В сумерках монахини спешили в храм, скользили быстро, бесшумно, опустив глаза. Они напоминали Насте вереницу серых призраков – тусклых, невыразительных, бесчувственных ко всему. Она в который раз пообещала себе сбежать из монастыря при первой же возможности.

Вдруг процессия замедлилась, потеряла стройность, изогнулась и наконец замерла – впереди, на крыльце храма, что-то происходило, оттуда доносились истерические выкрики, испуганные и растерянные голоса. Сестры вокруг Насти перешептывались, бормотали молитвы. Растолкав замерших, словно беспомощные овцы, женщин, она пробралась ближе к входу в храм.
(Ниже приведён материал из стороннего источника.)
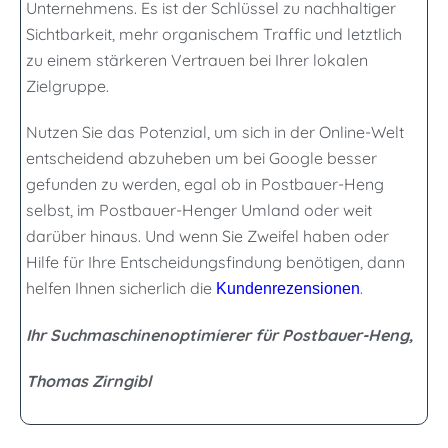
Unternehmens. Es ist der Schlüssel zu nachhaltiger
Sichtbarkeit, mehr organischem Traffic und letztlich
zu einem stärkeren Vertrauen bei Ihrer lokalen
Zielgruppe.
Nutzen Sie das Potenzial, um sich in der Online-Welt
entscheidend abzuheben um bei Google besser
gefunden zu werden, egal ob in Postbauer-Heng
selbst, im Postbauer-Henger Umland oder weit
darüber hinaus. Und wenn Sie Zweifel haben oder
Hilfe für Ihre Entscheidungsfindung benötigen, dann
helfen Ihnen sicherlich die
.
Kundenrezensionen
Ihr Suchmaschinenoptimierer für Postbauer-Heng,
Thomas Zirngibl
На крыльце бесновалась монахиня в изодранной одежде, царапала себе лицо, выла.

– Сестра Милдгита, сестра Милдгита, – тихо позвала ее стоявшая неподалеку товарка. – Очнись, восславь имя Господа, не поддавайся бесовскому искушению.

На мгновение бесноватая остановилась, замолчала, прислушиваясь к знакомому голосу. Лицо приняло осмысленное выражение, она озиралась, словно не понимая, где находится.

– Сотвори крестное знамение, – продолжали увещевать, – «Во имя Отца, Сына…»

– И Святого Духа?.. – взвизгнула сестра Милдгита. – Вот тебе!

Она схватилась за ворот своего платья, с удивительной для женских рук силой разодрала его до подола вместе с грубой толстой рубахой. Отшвырнула обрывки прочь, опустилась на колени, прорычала:

– Отче мой, сущий под землею… – оскалилась и бросилась на хрупкую монахиню.

Та не успела отскочить – зубы сестры Милдгиты впились ей в бедро.

– Пропустите, пропустите. – К крыльцу спешили сестры Ортензия и Ванда.

Могучие привратницы подхватили бесноватую, оттягивая ее от жертвы. Сестра Милдгита рычала, трясла головой, как бульдог, и так же крепко держала хватку. Разжать ей челюсти удалось, только просунув между ними большой ключ, который сестра Ортензия сняла со связки на поясе.

Сестру Милдгиту отволокли в подвал, раненую монахиню в залитом кровью платье проводили в госпиталь. Взволнованные сестры отправились наконец ко всенощной.

В храме тоже было холодно. Спать хотелось смертельно. Не вслушиваясь в службу, Настя вместе со всеми автоматически повторяла: «Аминь», изо всех сил стараясь не закрыть слипающиеся веки. Нежное пение, запах воска и пышность убранства храма навевали не благость, а уныние. И мысли в голове тоже бродили унылые.

Что ж тут происходит? У четырех баб одновременно крыша поехала. И раньше, говорят, случаи были. Понятно: религиозная истерия в замкнутых тоталитарных сообществах распространяется со скоростью ветрянки. Но поведение монашек не походило на обычное кликушество – слишком много агрессии.

А вдруг это действительно заразно? Черт его знает, что здесь, в Средневековье, за болячки. Может, грибок какой, поражающий мозг? Надо выбираться, еще раз решила Настя.

Он рассеянно смотрел в окно. Над грязным городом висел грязный осенний день, грязные люди спешили куда-то по своим грязным делам. Ничего. Скоро на Равенсбург опустится благословенная ночь, накроет черным покрывалом человеческую нечистоту. Ночь милосердна ко всем, перед нею равны красота и уродство. Ночь прекрасна и чиста. Люди боятся ее, прячутся в домах. Он улыбнулся. Их не спасут ни стены, ни замки. Все готово. Ночь – время зверя, и сегодня зверь выйдет на охоту.